As described above, the carrier for measuring a filter-like biologically specific reaction and the measuring method using the same according to the present invention are highly accurate and free from the effects of non-specific reactions by a simple operation. Obtaining the analysis result is realized.

[Brief description of the drawings]

FIG. 1 is a view showing the result of analyzing a sample of an allergic patient by the method of the present invention.

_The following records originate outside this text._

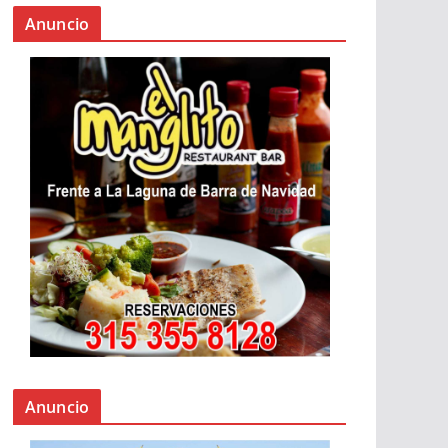
Anuncio
Anuncio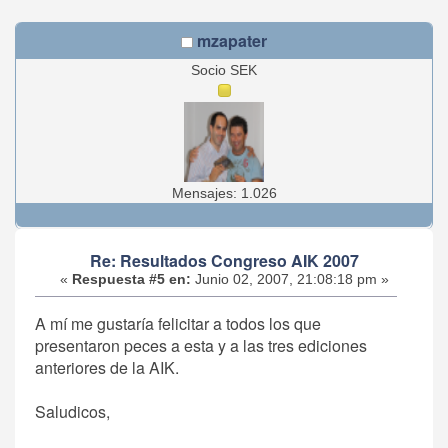
mzapater
Socio SEK
Mensajes: 1.026
Re: Resultados Congreso AIK 2007
«
Respuesta #5 en:
Junio 02, 2007, 21:08:18 pm »
A mí me gustaría felicitar a todos los que
presentaron peces a esta y a las tres ediciones
anteriores de la AIK.
Saludicos,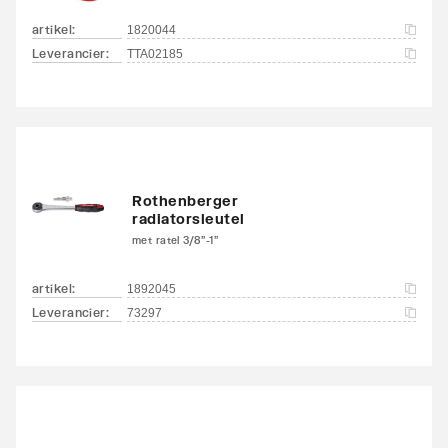
artikel
:
1820044
Leverancier
:
TTA02185
Rothenberger
radiatorsleutel
met ratel 3/8"-1"
artikel
:
1892045
Leverancier
:
73297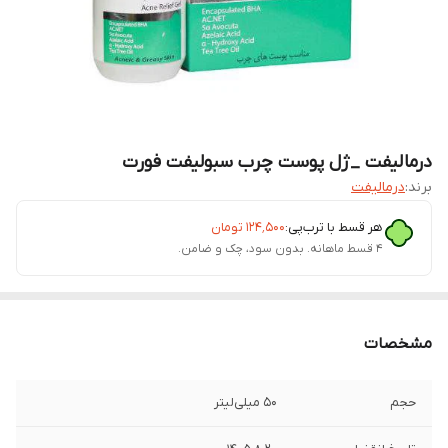
درمالیفت _ژل پوست چرب سبولیفت فورت
برند:
درمالیفت
هر قسط با ترب‌پی:
۱۲۴٬۵۰۰
تومان
۴ قسط ماهانه. بدون سود، چک و ضامن.
مشخصات
حجم
۵۰ میلی‌لیتر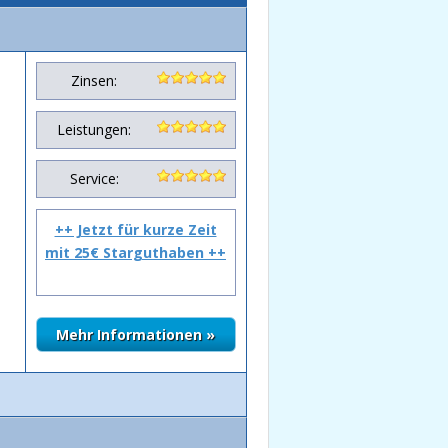
Zinsen:
Leistungen:
Service:
++ Jetzt für kurze Zeit
mit 25€ Starguthaben ++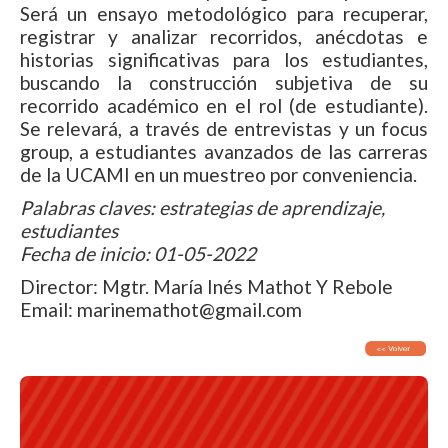
Será un ensayo metodológico para recuperar,
registrar y analizar recorridos, anécdotas e
historias significativas para los estudiantes,
buscando la construcción subjetiva de su
recorrido académico en el rol (de estudiante).
Se relevará, a través de entrevistas y un focus
group, a estudiantes avanzados de las carreras
de la UCAMI en un muestreo por conveniencia.
Palabras claves: estrategias de aprendizaje,
estudiantes
Fecha de inicio: 01-05-2022
Director: Mgtr. María Inés Mathot Y Rebole
Email: marinemathot@gmail.com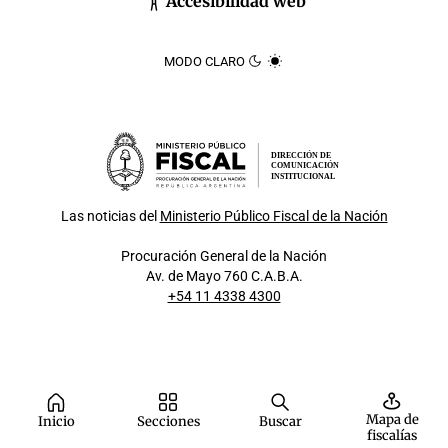
Accesibilidad web
MODO CLARO
DIRECCIÓN DE
COMUNICACIÓN
INSTITUCIONAL
Las noticias del
Ministerio Público Fiscal de la Nación
Procuración General de la Nación
Av. de Mayo 760 C.A.B.A.
+54 11 4338 4300
Mapa de
Inicio
Secciones
Buscar
fiscalías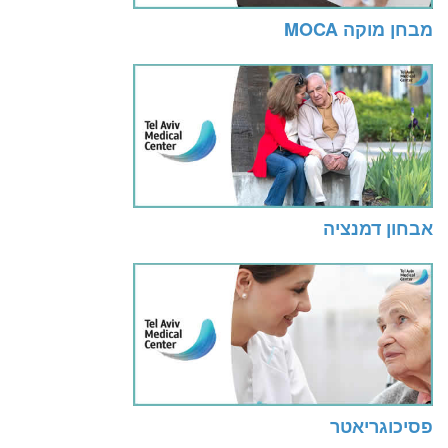
מבחן מוקה MOCA
אבחון דמנציה
פסיכוגריאטר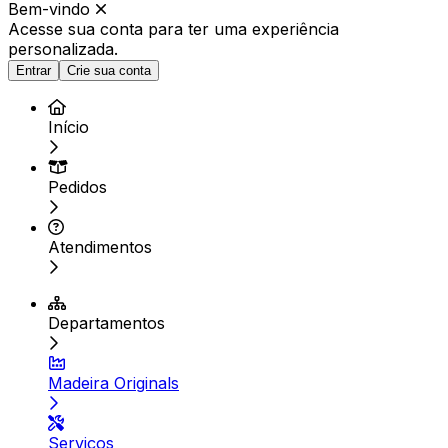
Bem-vindo
Acesse sua conta para ter
uma experiência
personalizada.
Entrar
Crie sua conta
Início
Pedidos
Atendimentos
Departamentos
Madeira Originals
Serviços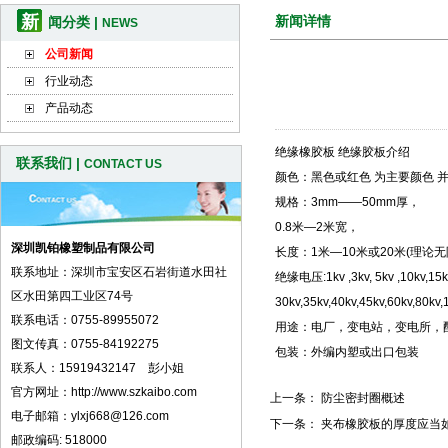
新
新闻详情
闻分类 |
NEWS
公司新闻
行业动态
产品动态
绝缘橡胶板 绝缘胶板介绍
联系我们 |
CONTACT US
颜色：黑色或红色 为主要颜色 
规格：3mm——50mm厚，
0.8米—2米宽，
深圳凯铂橡塑制品有限公司
长度：1米—10米或20米(理论无
联系地址：深圳市宝安区石岩街道水田社
绝缘电压:1kv ,3kv, 5kv ,10kv,15k
区水田第四工业区74号
30kv,35kv,40kv,45kv,60kv,80kv,
联系电话：0755-89955072
用途：电厂，变电站，变电所，
图文传真：0755-84192275
包装：外编内塑或出口包装
联系人：15919432147 彭小姐
官方网址：http://www.szkaibo.com
上一条：
防尘密封圈概述
电子邮箱：ylxj668@126.com
下一条：
夹布橡胶板的厚度应当
邮政编码: 518000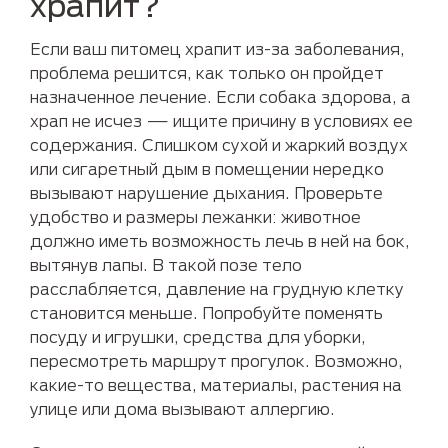
храпит?
Если ваш питомец храпит из-за заболевания,
проблема решится, как только он пройдет
назначенное лечение. Если собака здорова, а
храп не исчез — ищите причину в условиях ее
содержания. Слишком сухой и жаркий воздух
или сигаретный дым в помещении нередко
вызывают нарушение дыхания. Проверьте
удобство и размеры лежанки: животное
должно иметь возможность лечь в ней на бок,
вытянув лапы. В такой позе тело
расслабляется, давление на грудную клетку
становится меньше. Попробуйте поменять
посуду и игрушки, средства для уборки,
пересмотреть маршрут прогулок. Возможно,
какие-то вещества, материалы, растения на
улице или дома вызывают аллергию.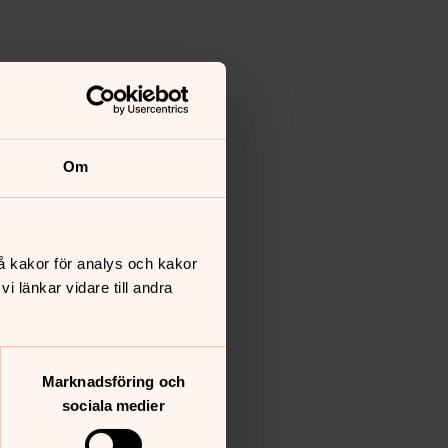
Om
å kakor för analys och kakor
 länkar vidare till andra
Marknadsföring och
sociala medier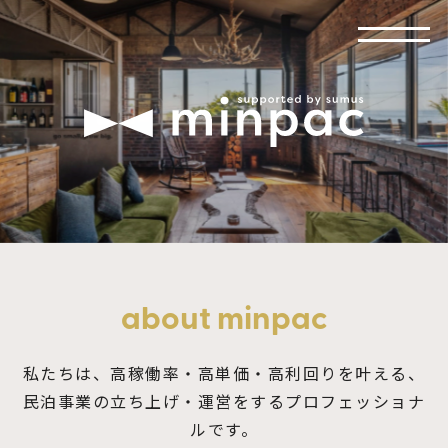
about minpac
私たちは、高稼働率・高単価・高利回りを叶える、
民泊事業の立ち上げ・運営をするプロフェッショナ
ルです。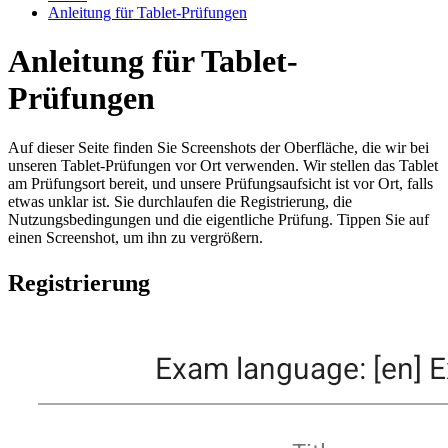
Anleitung für Tablet-Prüfungen
Anleitung für Tablet-
Prüfungen
Auf dieser Seite finden Sie Screenshots der Oberfläche, die wir bei
unseren Tablet-Prüfungen vor Ort verwenden. Wir stellen das Tablet
am Prüfungsort bereit, und unsere Prüfungsaufsicht ist vor Ort, falls
etwas unklar ist. Sie durchlaufen die Registrierung, die
Nutzungsbedingungen und die eigentliche Prüfung. Tippen Sie auf
einen Screenshot, um ihn zu vergrößern.
Registrierung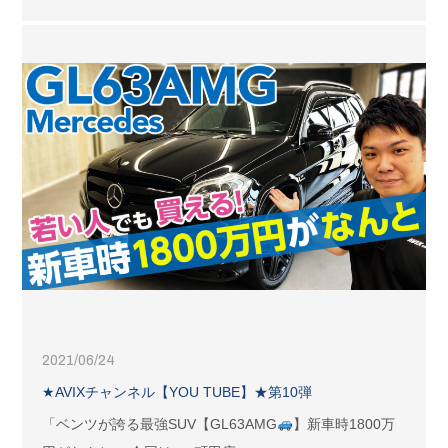
2021/06/24
★AVIXチャンネル【YOU TUBE】★第10弾
「ベンツが誇る最強SUV【GL63AMG
】新車時1800万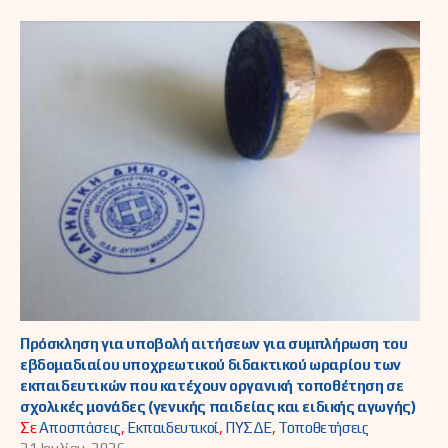
Πρόσκληση για υποβολή αιτήσεων για συμπλήρωση του
εβδομαδιαίου υποχρεωτικού διδακτικού ωραρίου των
εκπαιδευτικών που κατέχουν οργανική τοποθέτηση σε
σχολικές μονάδες (γενικής παιδείας και ειδικής αγωγής)
Σε
Αποσπάσεις
,
Εκπαιδευτικοί
,
ΠΥΣΔΕ
,
Τοποθετήσεις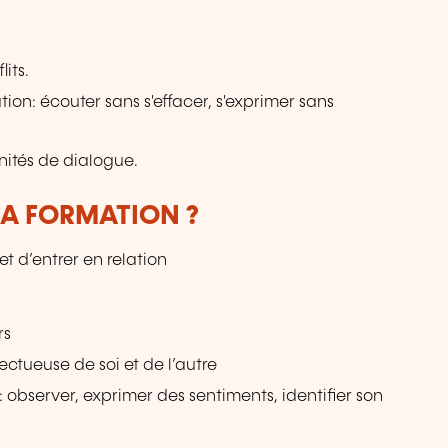
lits.
on: écouter sans s'effacer, s'exprimer sans
nités de dialogue.
LA FORMATION ?
t d’entrer en relation
rs
pectueuse de soi et de l’autre
observer, exprimer des sentiments, identifier son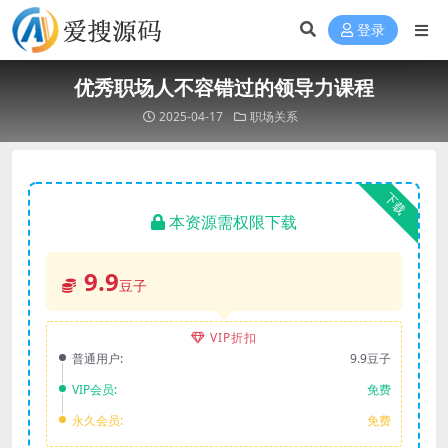
登录
优秀职场人不容错过的领导力课程
2025-04-17
职场关系
下载
本资源需权限下载
9.9
豆子
VIP折扣
普通用户:
9.9豆子
VIP会员:
免费
永久会员:
免费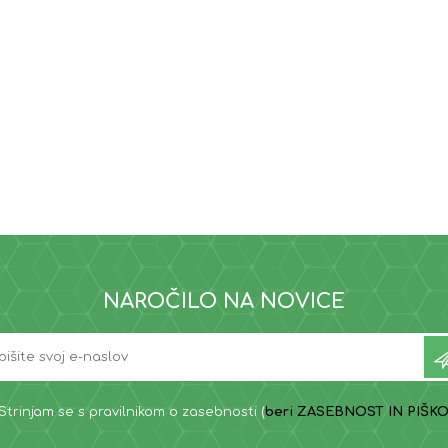
NAROČILO NA NOVICE
Strinjam se s pravilnikom o zasebnosti (
beri ZASEBNOST IN PIŠKO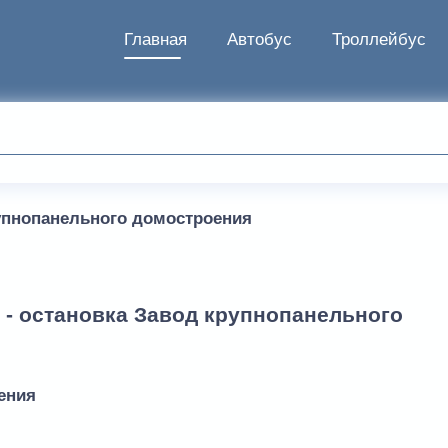
Главная
Автобус
Троллейбус
упнопанельного домостроения
 - остановка Завод крупнопанельного
ения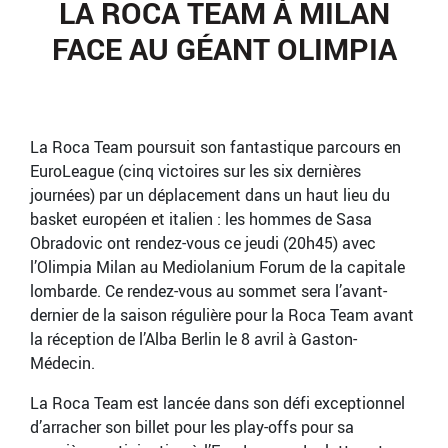
LA ROCA TEAM À MILAN
FACE AU GÉANT OLIMPIA
La Roca Team poursuit son fantastique parcours en
EuroLeague (cinq victoires sur les six dernières
journées) par un déplacement dans un haut lieu du
basket européen et italien : les hommes de Sasa
Obradovic ont rendez-vous ce jeudi (20h45) avec
l’Olimpia Milan au Mediolanium Forum de la capitale
lombarde. Ce rendez-vous au sommet sera l’avant-
dernier de la saison régulière pour la Roca Team avant
la réception de l’Alba Berlin le 8 avril à Gaston-
Médecin.
La Roca Team est lancée dans son défi exceptionnel
d’arracher son billet pour les play-offs pour sa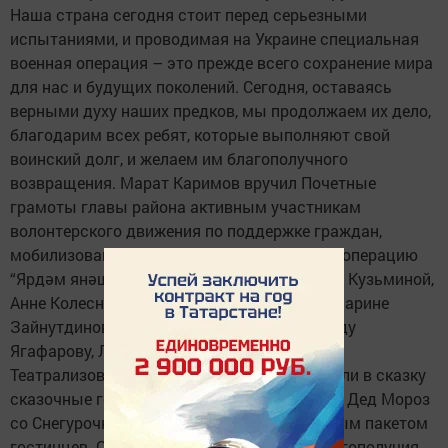
Наша страна сегодня стоит перед серьезными
испытаниями, и проводимая на Украине специальная
военная операция – это прежде всего сохранение мира
для нас и будущих поколений. Сегодня, оставаясь
верными духу наших предков, мы продолжаем их дело,
благодарим всех ребят, которые выполняют свой
воинский долг, и желаем им благополучного
возвращения. Марат Каримов вручил Почетные
грамоты главы района активным участникам
волонтерского движения по поддержке граждан,
мобилизованных на специальную военную операцию
“Ярдәм янәшә”-“Помощь рядом” –Русалине Кузьминой,
Анне Колесниковой, Надежде Камашевой, Марине
Зайнутдиновой, Рании Халиуллиной, Эдуарду
Ягафарову, Любови Наумовой.
Театрализованное представление превратили в сказку
сказочные герои, зайцы, другие персонажи. Дед Мороз
со Снегурочкой поднялись на сцену с полным пакетом
гостинцев. Они пожелали мензелинцам благополучия,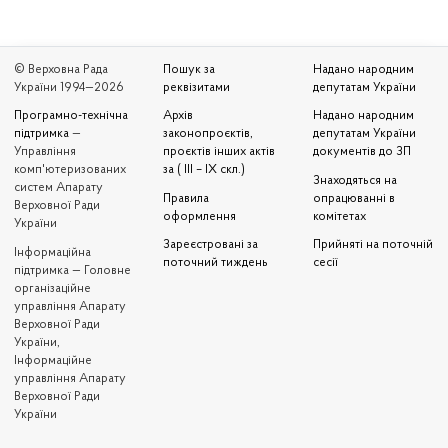
© Верховна Рада
Пошук за
Надано народним
України 1994—2026
реквізитами
депутатам України
Програмно-технічна
Архів
Надано народним
підтримка
—
законопроєктів,
депутатам України
Управління
проєктів інших актів
документів до ЗП
комп'ютеризованих
за ( III – IX скл.)
Знаходяться на
систем Апарату
Правила
опрацюванні в
Верховної Ради
оформлення
комітетах
України
Зареєстровані за
Прийняті на поточній
Iнформаційна
поточний тиждень
сесії
підтримка — Головне
організаційне
управління Апарату
Верховної Ради
України,
Інформаційне
управління Апарату
Верховної Ради
України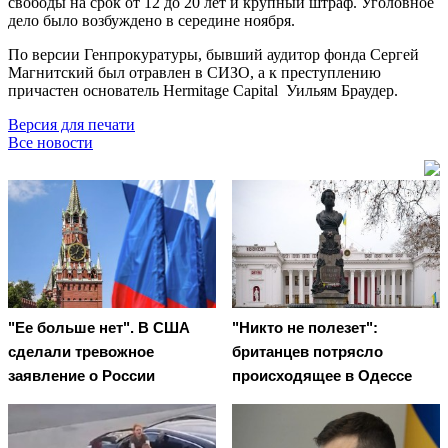
свободы на срок от 12 до 20 лет и крупный штраф. Уголовное
дело было возбуждено в середине ноября.
По версии Генпрокуратуры, бывший аудитор фонда Сергей
Магнитский был отравлен в СИЗО, а к преступлению
причастен основатель Hermitage Capital Уильям Браудер.
Версия для печати
Все новости
"Ее больше нет". В США
"Никто не полезет":
сделали тревожное
британцев потрясло
заявление о России
происходящее в Одессе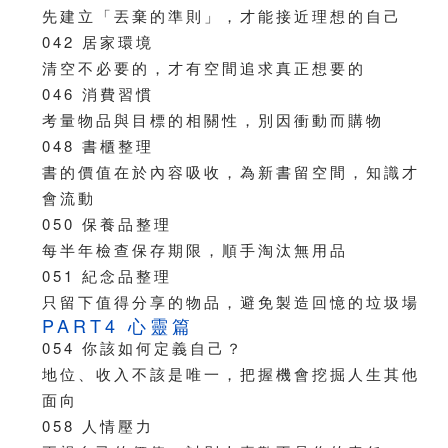
先建立「丟棄的準則」，才能接近理想的自己
042 居家環境
清空不必要的，才有空間追求真正想要的
046 消費習慣
考量物品與目標的相關性，別因衝動而購物
048 書櫃整理
書的價值在於內容吸收，為新書留空間，知識才
會流動
050 保養品整理
每半年檢查保存期限，順手淘汰無用品
051 紀念品整理
只留下值得分享的物品，避免製造回憶的垃圾場
PART4 心靈篇
054 你該如何定義自己？
地位、收入不該是唯一，把握機會挖掘人生其他
面向
058 人情壓力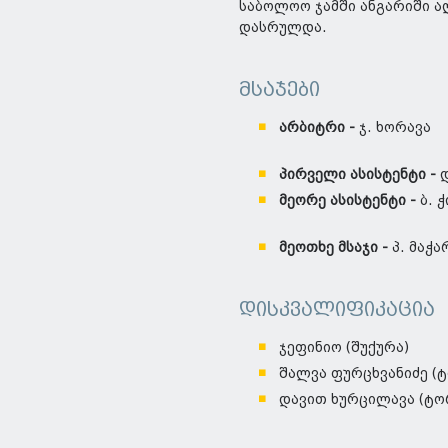
საბოლოო ჯამში ანგარიში ა
დასრულდა.
მსაჯები
არბიტრი -
ჯ. ხორავა
პირველი ასისტენტი -
მეორე ასისტენტი -
ბ. 
მეოთხე მსაჯი -
პ. მაჭა
დისკვალიფიკაცია
ჯეფინიო (შუქურა)
შალვა ფურცხვანიძე (
დავით ხურცილავა (ტო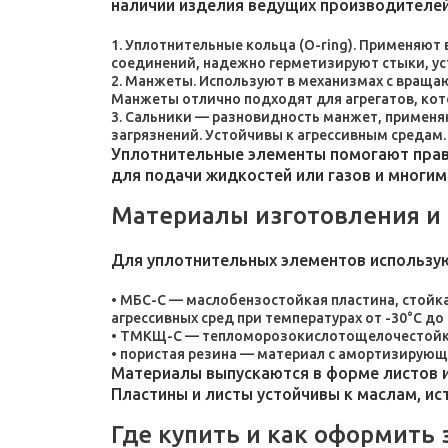
наличии изделия ведущих производителей
Уплотнительные кольца (O-ring). Применяют
соединений, надежно герметизируют стыки, у
Манжеты. Используют в механизмах с враща
Манжеты отлично подходят для агрегатов, ко
Сальники — разновидность манжет, применяют
загрязнений. Устойчивы к агрессивным средам.
Уплотнительные элементы помогают прави
для подачи жидкостей или газов и многим
Материалы изготовления и
Для уплотнительных элементов использу
МБС-С — маслобензостойкая пластина, стойка
агрессивных сред при температурах от -30°C до 
ТМКЩ-С — тепломорозокислотощелочестойкая 
пористая резина — материал с амортизирующ
Материалы выпускаются в форме листов и
Пластины и листы устойчивы к маслам, и
Где купить и как оформить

──────────────────────────────────────────────────続 き Continued on the front page (51) Int.Cl. ⁷ Identification symbol FI Theme coat ゛ (Reference) G01N 33/545 G01N 33/545 Z

Claims (9)

[Claims] 1. A filter-like carrier for measuring a biologically specific reaction, comprising a filter-like organic polymer having a pore size of 1 to 100 μm. 2. An organic polymer comprising polyamide, polyamide imide, polyarylate, polyimide, polyether imide, polyether ether ketone, polyethylene, polyethylene oxide, polyester, polycarbonate, polystyrene, polysulfone, polyethersulfone, polyparamethylstyrene, Polyallylamine, polyvinyl alcohol, polyvinyl ether, polyvinyl butyral, polyvinyl formal, polyphenylene ether, polyphenylene sulfide, polybutylene terephthalate, polypropylene, polymethylpentene, acrylic resin, methacrylic resin, epoxy resin, xylene resin, guanamine resin, diallyl phthalate resin, Vinyl ester resin, phenol resin, unsaturated polyester resin, furan resin, The filter-like biological material according to claim 1, which is at least one kind or a mixture of two or more kinds selected from the group consisting of polyimide, poly-p-hydroxybenzoic acid, polyurethane, maleic acid resin, melamine resin and urea resin resin. Carrier for specific reaction measurement. 3. The method according to claim 1, wherein the filter-like organic polymer has been subjected to at least one type of surface treatment selected from the group consisting of hydrolysis of the fiber surface, corona discharge, plasma treatment, UV-ozone treatment, and application of an active substance. Item 4. The carrier according to Item 1 or 2, for measuring a biological specific reaction. 4. The filter-like biological substance according to any one of claims 1 to 3, wherein the first substance that specifically reacts with the substance to be measured is provided on the lower part of the carrier for measurement of a filter-like biological specific reaction. Using a biological specific reaction measurement instrument provided with an absorption layer that absorbs the liquid that has passed through the specific reaction measurement carrier, from the top of the porous filter of the instrument, a sample containing the substance to be measured,
And sequentially supplying a second substance that specifically reacts with the analyte to which the detectable signal-generating substance is bound, and measuring the signal derived from the signal-generating substance to reduce the amount of the analyte in the sample. A measuring method characterized by calculating. 5. The method according to claim 4, wherein the substance to be measured is an antigen-specific human IgG. 6. A filter-like biological specific reaction measuring carrier according to claim 1, wherein a fourth substance specifically reacting with the third substance is immobilized. The first substance that specifically reacts with the substance to be measured from the top of the porous filter using a biologically specific reaction measurement instrument provided with an absorption layer that absorbs the liquid that has passed through the carrier for measurement of biologically specific reaction. And a mixed solution obtained by adding and reacting the target substance to the conjugate of the third substance, and a second substance that specifically reacts with the target substance to which the detectable signal-generating substance is bound, are sequentially supplied. A measurement method comprising calculating the amount of a substance to be measured in a sample by measuring a signal derived from a signal generating substance. 7. The method according to claim 6, wherein the third substance is biotin, and the fourth substance is one selected from the group consisting of avidin, streptavidin and an anti-biotin antibody. 8. The method according to claim 6, wherein the substance to be measured is an antigen-specific human IgG. 9. The method according to claim 6, wherein the substance to be measured is antigen-specific human IgE.